- **ASSIGNMENT**
Across all entries below, how many lines include "deze"? Answer with the number alone.

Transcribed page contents
>>
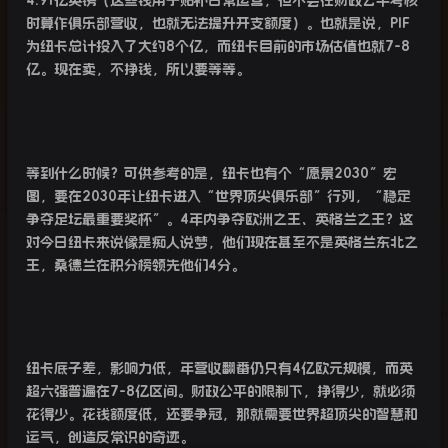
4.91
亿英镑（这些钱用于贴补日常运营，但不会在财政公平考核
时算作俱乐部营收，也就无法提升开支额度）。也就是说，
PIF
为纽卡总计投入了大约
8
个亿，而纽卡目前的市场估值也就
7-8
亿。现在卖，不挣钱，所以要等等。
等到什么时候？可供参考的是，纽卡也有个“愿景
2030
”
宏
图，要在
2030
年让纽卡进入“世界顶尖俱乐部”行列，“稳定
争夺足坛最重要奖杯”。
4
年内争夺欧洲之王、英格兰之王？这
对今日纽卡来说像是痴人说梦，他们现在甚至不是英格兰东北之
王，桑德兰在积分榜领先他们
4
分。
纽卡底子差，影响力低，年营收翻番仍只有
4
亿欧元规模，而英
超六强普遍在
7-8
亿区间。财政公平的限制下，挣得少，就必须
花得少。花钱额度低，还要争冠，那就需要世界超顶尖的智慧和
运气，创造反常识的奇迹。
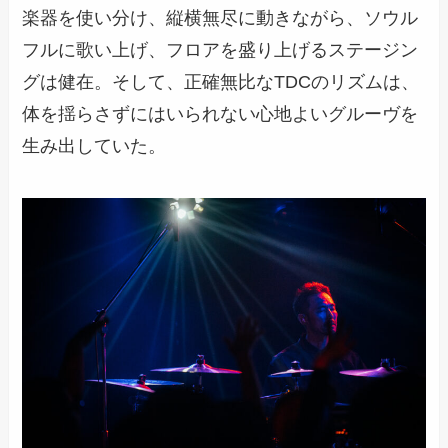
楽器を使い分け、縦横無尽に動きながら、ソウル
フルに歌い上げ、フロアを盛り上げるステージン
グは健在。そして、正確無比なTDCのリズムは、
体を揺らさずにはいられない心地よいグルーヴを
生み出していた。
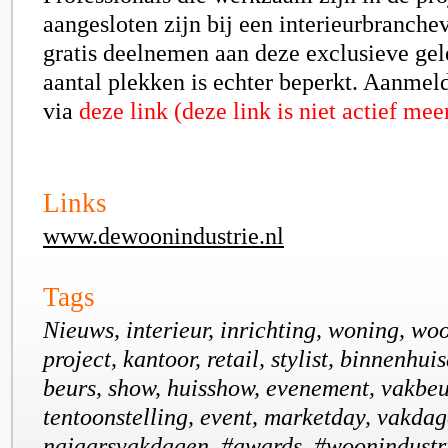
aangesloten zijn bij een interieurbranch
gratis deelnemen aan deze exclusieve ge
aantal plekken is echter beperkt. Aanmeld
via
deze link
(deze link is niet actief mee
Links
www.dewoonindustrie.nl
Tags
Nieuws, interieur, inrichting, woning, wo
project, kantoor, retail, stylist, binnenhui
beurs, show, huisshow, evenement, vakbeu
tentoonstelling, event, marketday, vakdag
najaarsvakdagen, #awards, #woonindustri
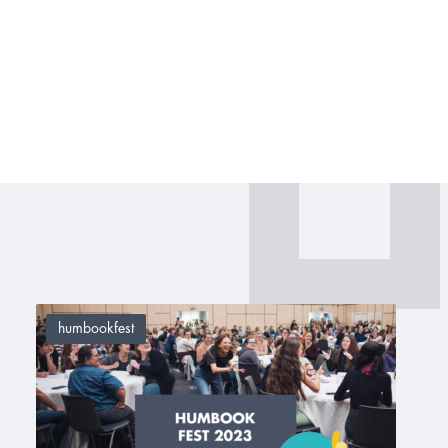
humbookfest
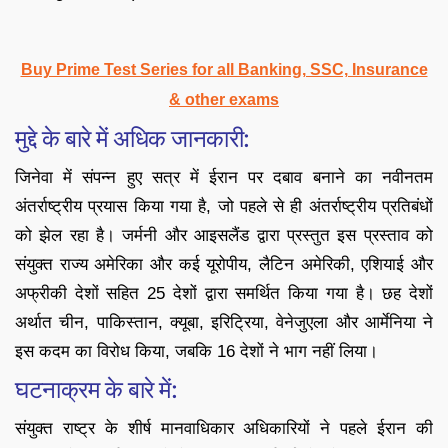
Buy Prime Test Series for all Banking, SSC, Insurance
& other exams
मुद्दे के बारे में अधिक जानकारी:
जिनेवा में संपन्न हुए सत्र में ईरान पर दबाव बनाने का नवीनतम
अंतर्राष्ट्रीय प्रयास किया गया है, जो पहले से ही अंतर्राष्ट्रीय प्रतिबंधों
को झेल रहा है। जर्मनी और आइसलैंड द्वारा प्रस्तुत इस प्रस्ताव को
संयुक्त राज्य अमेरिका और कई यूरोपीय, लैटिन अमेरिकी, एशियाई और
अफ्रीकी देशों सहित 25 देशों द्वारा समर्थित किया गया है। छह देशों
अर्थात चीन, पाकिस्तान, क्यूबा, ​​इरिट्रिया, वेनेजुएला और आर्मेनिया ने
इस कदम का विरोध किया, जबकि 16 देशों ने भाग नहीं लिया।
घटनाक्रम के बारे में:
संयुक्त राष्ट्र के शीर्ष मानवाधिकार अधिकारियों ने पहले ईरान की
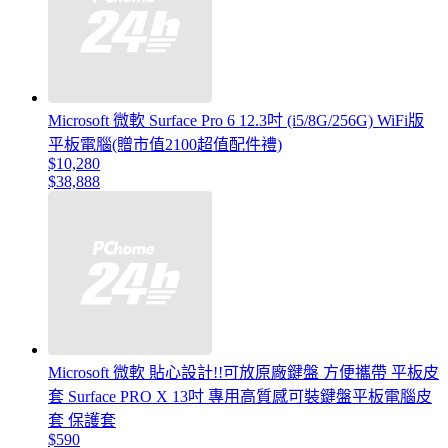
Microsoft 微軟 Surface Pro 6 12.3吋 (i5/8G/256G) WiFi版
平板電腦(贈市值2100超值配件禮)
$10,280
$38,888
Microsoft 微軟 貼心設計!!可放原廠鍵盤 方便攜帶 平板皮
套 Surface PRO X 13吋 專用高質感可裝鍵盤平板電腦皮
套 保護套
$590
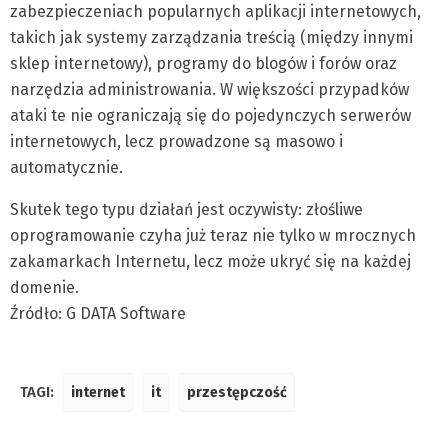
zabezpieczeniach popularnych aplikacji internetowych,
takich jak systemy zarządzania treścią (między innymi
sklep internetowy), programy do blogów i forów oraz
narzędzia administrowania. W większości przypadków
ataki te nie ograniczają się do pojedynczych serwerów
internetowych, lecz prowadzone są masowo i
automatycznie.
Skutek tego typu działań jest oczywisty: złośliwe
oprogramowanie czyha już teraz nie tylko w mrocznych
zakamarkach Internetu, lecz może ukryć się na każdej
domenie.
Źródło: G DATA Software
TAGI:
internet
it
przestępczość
<<
- **EXERCISE ANSWER**
3